• _Instructions to follow_
Copy the records below word for word, from the first line through the line that contains "Die Zeitung besteht", and leave out any pictures.
[[ Given data, beginning ]]
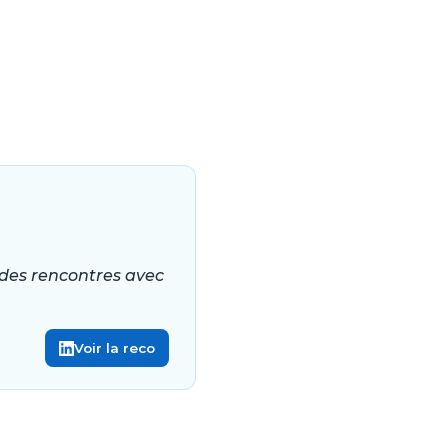
r des rencontres avec
Voir la reco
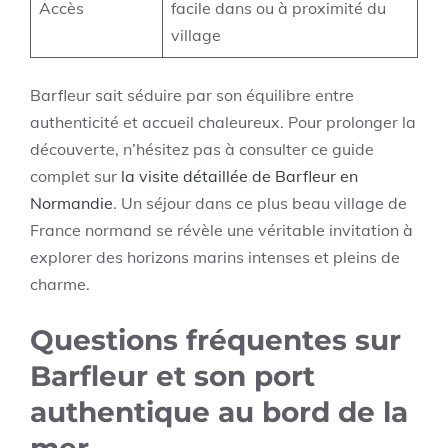
Accès
facile dans ou à proximité du
village
Barfleur sait séduire par son équilibre entre
authenticité et accueil chaleureux. Pour prolonger la
découverte, n’hésitez pas à consulter ce guide
complet sur
la visite détaillée de Barfleur en
Normandie
. Un séjour dans ce plus beau village de
France normand se révèle une véritable invitation à
explorer des horizons marins intenses et pleins de
charme.
Questions fréquentes sur
Barfleur et son port
authentique au bord de la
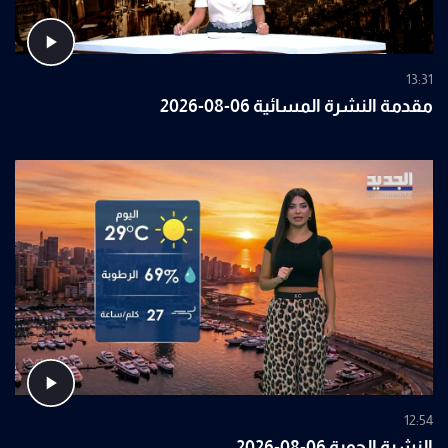
13:31
مقدمة النشرة المسائية 06-08-2026
12:54
النشرة الجوية 06-08-2026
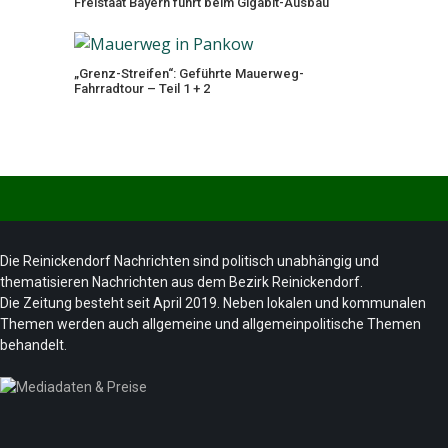
Freistaat Bayern führt beim Gigabit-Ausbau
„Grenz-Streifen“: Geführte Mauerweg-
Fahrradtour – Teil 1 + 2
Die Reinickendorf Nachrichten sind politisch unabhängig und
thematisieren Nachrichten aus dem Bezirk Reinickendorf.
Die Zeitung besteht seit April 2019. Neben lokalen und kommunalen
Themen werden auch allgemeine und allgemeinpolitische Themen
behandelt.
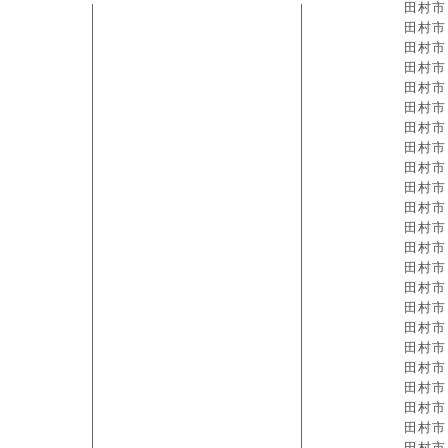
田村市
田村市
田村市
田村市
田村市
田村市
田村市
田村市
田村市
田村市
田村市
田村市
田村市
田村市
田村市
田村市
田村市
田村市
田村市
田村市
田村市
田村市
田村市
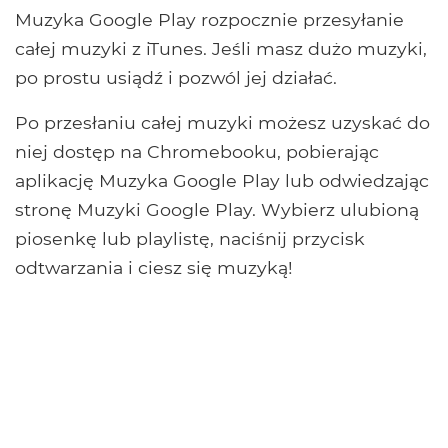
Muzyka Google Play rozpocznie przesyłanie
całej muzyki z iTunes. Jeśli masz dużo muzyki,
po prostu usiądź i pozwól jej działać.
Po przesłaniu całej muzyki możesz uzyskać do
niej dostęp na Chromebooku, pobierając
aplikację Muzyka Google Play lub odwiedzając
stronę Muzyki Google Play. Wybierz ulubioną
piosenkę lub playlistę, naciśnij przycisk
odtwarzania i ciesz się muzyką!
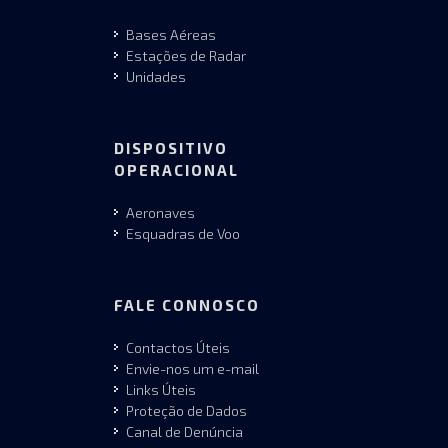
Bases Aéreas
Estações de Radar
Unidades
DISPOSITIVO
OPERACIONAL
Aeronaves
Esquadras de Voo
FALE CONNOSCO
Contactos Úteis
Envie-nos um e-mail
Links Úteis
Proteção de Dados
Canal de Denúncia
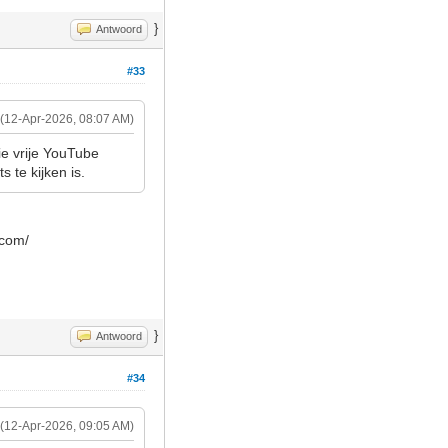
}
Antwoord
#33
(12-Apr-2026, 08:07 AM)
ie vrije YouTube
 te kijken is.
.com/
}
Antwoord
#34
(12-Apr-2026, 09:05 AM)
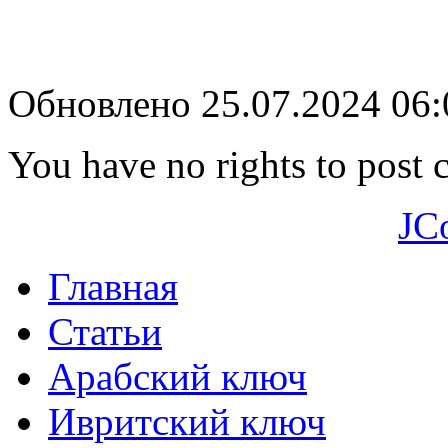
Обновлено 25.07.2024 06
You have no rights to post
JC
Главная
Статьи
Арабский ключ
Ивритский ключ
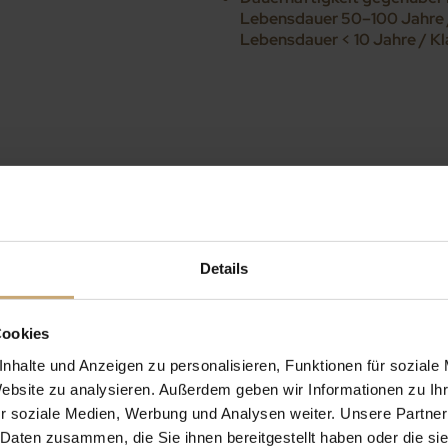
Lebensdauer 50–100 Jahre /
Lebensdauer < 10 Jahre / K
Details
Anwendungen 
h
Cookies
Innenausbau
Kunsttischlerei, hochwertige
nhalte und Anzeigen zu personalisieren, Funktionen für soziale
Treppen, Holztäfelungen, Par
Website zu analysieren. Außerdem geben wir Informationen zu I
als Massivholz und als Furnier
r soziale Medien, Werbung und Analysen weiter. Unsere Partner
 Daten zusammen, die Sie ihnen bereitgestellt haben oder die s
[[ Given data, end ]]
• _Reply to the exercise_
r des rencontres avec
Voir la reco
Accès
facile dans ou à proximité du
village
Barfleur sait séduire par son équilibre entre
authenticité et accueil chaleureux. Pour prolonger la
découverte, n’hésitez pas à consulter ce guide
complet sur
la visite détaillée de Barfleur en
Normandie
. Un séjour dans ce plus beau village de
France normand se révèle une véritable invitation à
explorer des horizons marins intenses et pleins de
charme.
Questions fréquentes sur
Barfleur et son port
authentique au bord de la
13:31
مقدمة النشرة المسائية 06-08-2026
12:54
النشرة الجوية 06-08-2026
Freistaat Bayern führt beim Gigabit-Ausbau
„Grenz-Streifen“: Geführte Mauerweg-
Fahrradtour – Teil 1 + 2
Die Reinickendorf Nachrichten sind politisch unabhängig und
thematisieren Nachrichten aus dem Bezirk Reinickendorf.
Die Zeitung besteht seit April 2019. Neben lokalen und kommunalen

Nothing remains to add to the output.